The postcard was an item offered for sale by a commercial enterprise. Phoenix hoped to profit from it and did not continue producing the postcard because it had not sold well. The postcard, that is, the photograph itself, was thus used as an article of commerce ) a commercial product or an item of trade. The photograph's use was not merely incidental to the portrayal of an event of public interest. It, for instance, did not accompany a newspaper article about a particular traditional feast or about traditional feasts in general. Its use was to create a product for commercial sale. In Faber v. Condecor, Inc., 477 A.2d 1289, 1293 (N.J. Super. Ct. App. Div. 1984) (defendant's frames included plaintiffs' photo) the "plaintiffs' picture was used with the product as it was offered for sale. It was thus used directly for trade purposes." In the present case, Mauricio's photograph was more than just "used with the product as it was offered for sale." It essentially was the product offered for sale. We therefore affirm the trial court on this issue on the ground that the postcard was an article of commerce and thus used primarily for trade purposes. 2
D. Award of Damages for Embarrassment and Emotional Upset
Phoenix contends that the trial court erred in awarding damages for emotional upset and embarrassment. It contends that this is inconsistent with the trial court's earlier findings that Mauricio was proud to participate in the sakau ceremony that was photographed.

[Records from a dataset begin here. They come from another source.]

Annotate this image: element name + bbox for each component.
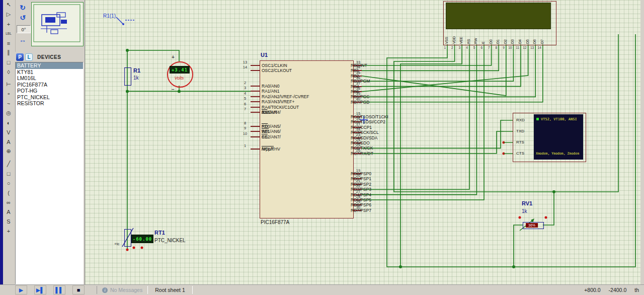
device-item-lm016l[interactable]: LM016L bbox=[16, 75, 83, 82]
rotate-clockwise-icon[interactable]: ↻ bbox=[17, 3, 29, 12]
2d-arc-icon[interactable]: ( bbox=[3, 188, 14, 197]
junction-dot bbox=[126, 90, 129, 93]
selection-mode-icon[interactable]: ↖ bbox=[3, 0, 14, 10]
wire[interactable] bbox=[387, 34, 635, 267]
2d-circle-icon[interactable]: ○ bbox=[3, 178, 14, 188]
wire[interactable] bbox=[514, 225, 523, 267]
stop-button[interactable]: ■ bbox=[72, 285, 85, 294]
voltmeter-display: +3.41 bbox=[170, 66, 190, 73]
buses-mode-icon[interactable]: ∥ bbox=[3, 48, 14, 57]
chip-pin-stub[interactable] bbox=[251, 149, 260, 150]
device-pins-mode-icon[interactable]: ∘ bbox=[3, 89, 14, 99]
chip-pin-stub[interactable] bbox=[251, 131, 260, 132]
tape-recorder-mode-icon[interactable]: ◎ bbox=[3, 108, 14, 118]
thermistor-tc-label: +tc bbox=[114, 242, 119, 246]
play-button[interactable]: ▶ bbox=[15, 285, 27, 294]
wire-label-mode-icon[interactable]: LBL bbox=[3, 29, 14, 38]
mode-toolbar: ↖▷+LBL≡∥□◊⊢∘~◎◐VA⊕╱□○(∞AS+ bbox=[3, 0, 16, 284]
thermistor-rt1-body[interactable] bbox=[124, 229, 131, 247]
pot-rv1-ref[interactable]: RV1 bbox=[522, 200, 532, 206]
pin-end-marker[interactable] bbox=[141, 247, 143, 249]
chip-pin-stub[interactable] bbox=[251, 65, 260, 66]
device-item-pot-hg[interactable]: POT-HG bbox=[16, 88, 83, 94]
graph-mode-icon[interactable]: ~ bbox=[3, 99, 14, 108]
pin-end-marker[interactable] bbox=[133, 247, 135, 249]
junction-dot-mode-icon[interactable]: + bbox=[3, 19, 14, 29]
device-item-kty81[interactable]: KTY81 bbox=[16, 69, 83, 76]
2d-line-icon[interactable]: ╱ bbox=[3, 159, 14, 169]
devices-list: BATTERYKTY81LM016LPIC16F877APOT-HGPTC_NI… bbox=[15, 62, 84, 284]
wire[interactable] bbox=[362, 131, 504, 154]
text-script-mode-icon[interactable]: ≡ bbox=[3, 38, 14, 48]
voltage-probe-mode-icon[interactable]: V bbox=[3, 127, 14, 137]
junction-dot bbox=[552, 190, 555, 193]
status-bar: ▶ ▶▌ ▌▌ ■ i No Messages Root sheet 1 +80… bbox=[0, 284, 644, 295]
lcd-pin-label: RS bbox=[467, 29, 472, 44]
voltage-probe-symbol[interactable] bbox=[116, 17, 135, 25]
device-item-pic16f877a[interactable]: PIC16F877A bbox=[16, 82, 83, 88]
2d-text-icon[interactable]: A bbox=[3, 207, 14, 216]
virtual-terminal-screen: VT52, VT100, ANSI Xmodem, Ymodem, Zmodem bbox=[534, 114, 583, 160]
terminals-mode-icon[interactable]: ⊢ bbox=[3, 80, 14, 89]
chip-pin-stub[interactable] bbox=[251, 107, 260, 108]
chip-pin-number: 3 bbox=[240, 86, 250, 90]
pot-rv1-percent[interactable]: 36% bbox=[526, 223, 538, 228]
chip-pin-stub[interactable] bbox=[251, 126, 260, 127]
lcd-pin-label: D1 bbox=[496, 29, 501, 44]
pick-devices-button[interactable]: P bbox=[16, 53, 24, 61]
chip-pin-stub[interactable] bbox=[251, 70, 260, 71]
generator-mode-icon[interactable]: ◐ bbox=[3, 118, 14, 127]
pot-rv1-value[interactable]: 1k bbox=[522, 208, 527, 214]
lcd-pin-number: 6 bbox=[476, 46, 482, 49]
resistor-r1-ref[interactable]: R1 bbox=[133, 67, 140, 73]
chip-pin-stub[interactable] bbox=[251, 86, 260, 87]
lcd-pin-number: 2 bbox=[447, 46, 453, 49]
resistor-r1-body[interactable] bbox=[124, 67, 131, 86]
current-probe-mode-icon[interactable]: A bbox=[3, 137, 14, 146]
pin-end-marker[interactable] bbox=[545, 216, 547, 219]
wire[interactable] bbox=[362, 53, 513, 81]
rotate-anticlockwise-icon[interactable]: ↺ bbox=[17, 13, 29, 22]
2d-symbol-icon[interactable]: S bbox=[3, 216, 14, 226]
info-icon: i bbox=[102, 287, 108, 293]
overview-minimap[interactable] bbox=[31, 2, 84, 46]
library-button[interactable]: L bbox=[25, 53, 33, 61]
resistor-r1-value[interactable]: 1k bbox=[133, 75, 139, 81]
terminal-pin-label: RTS bbox=[516, 140, 524, 144]
chip-part-name[interactable]: PIC16F877A bbox=[261, 219, 289, 225]
instant-edit-mode-icon[interactable]: ◊ bbox=[3, 67, 14, 77]
pause-button[interactable]: ▌▌ bbox=[53, 285, 65, 294]
wire[interactable] bbox=[362, 53, 535, 97]
wire[interactable] bbox=[543, 192, 554, 225]
sheet-name[interactable]: Root sheet 1 bbox=[148, 286, 193, 294]
component-mode-icon[interactable]: ▷ bbox=[3, 10, 14, 19]
2d-box-icon[interactable]: □ bbox=[3, 169, 14, 178]
thermistor-rt1-part[interactable]: PTC_NICKEL bbox=[154, 238, 186, 243]
device-item-ptc_nickel[interactable]: PTC_NICKEL bbox=[16, 94, 83, 101]
wire[interactable] bbox=[362, 53, 543, 102]
chip-pin-stub[interactable] bbox=[251, 112, 260, 113]
chip-pin-stub[interactable] bbox=[251, 136, 260, 137]
pin-end-marker[interactable] bbox=[126, 249, 129, 251]
devices-panel: P L DEVICES BATTERYKTY81LM016LPIC16F877A… bbox=[15, 52, 84, 284]
mirror-horizontal-icon[interactable]: ↔ bbox=[17, 35, 29, 44]
wire[interactable] bbox=[362, 53, 484, 200]
thermistor-rt1-ref[interactable]: RT1 bbox=[154, 230, 165, 236]
virtual-instruments-mode-icon[interactable]: ⊕ bbox=[3, 146, 14, 156]
2d-path-icon[interactable]: ∞ bbox=[3, 197, 14, 207]
schematic-canvas[interactable]: R1(1) R1 1k +3.41 Volts + − U1 PIC16F877… bbox=[85, 0, 640, 284]
2d-marker-icon[interactable]: + bbox=[3, 226, 14, 236]
step-button[interactable]: ▶▌ bbox=[34, 285, 46, 294]
probe-label[interactable]: R1(1) bbox=[103, 13, 116, 19]
chip-pin-stub[interactable] bbox=[251, 91, 260, 92]
subcircuit-mode-icon[interactable]: □ bbox=[3, 57, 14, 67]
message-area[interactable]: i No Messages bbox=[97, 286, 148, 294]
lcd-pin-number: 9 bbox=[498, 46, 505, 49]
pin-end-marker[interactable] bbox=[519, 216, 521, 219]
voltmeter-body[interactable] bbox=[167, 61, 193, 88]
device-item-battery[interactable]: BATTERY bbox=[16, 62, 83, 69]
chip-ref[interactable]: U1 bbox=[261, 52, 268, 58]
device-item-resistor[interactable]: RESISTOR bbox=[16, 100, 83, 107]
chip-pin-stub[interactable] bbox=[251, 96, 260, 97]
chip-pin-stub[interactable] bbox=[251, 101, 260, 102]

Phoenix misconstrues the trial court's findings. The trial court did find that Mauricio was proud to take part in the sakau ceremony and the traditional feast. What the trial court found embarrassed and upset Mauricio was the commercialization of a photograph of his participation in that ceremony, not his participation in the ceremony itself. The two findings are not inconsistent, and there is evidence in the record to support this conclusion. Because the finding of embarrassment and emotional upset and the damages awarded for it were not clearly erroneous, it is affirmed.
Accordingly, the trial court's conclusion and award of damages is affirmed and this appeal is
1. The Nanmwarki who had presided over the feast when Mauricio's picture was taken had died in 1992.
2. The trial court's finding that the postcard was used for advertising purposes and to promote Phoenix's tourist service appears to be without any support in the record and thus clearly erroneous. The record shows that the tourist services were provided by a different company, Phoenix Marine Services, that is not a party to this lawsuit. The only writing on the card is fine print noting that it was taken on Pohnpei by Phoenix of Micronesia, Inc. If it advertised anything it was Phoenix's ability to make postcards. Nevertheless the trial court's finding that the postcard was used primarily for commercial purposes was correct because the postcard was definitely used for trade purposes.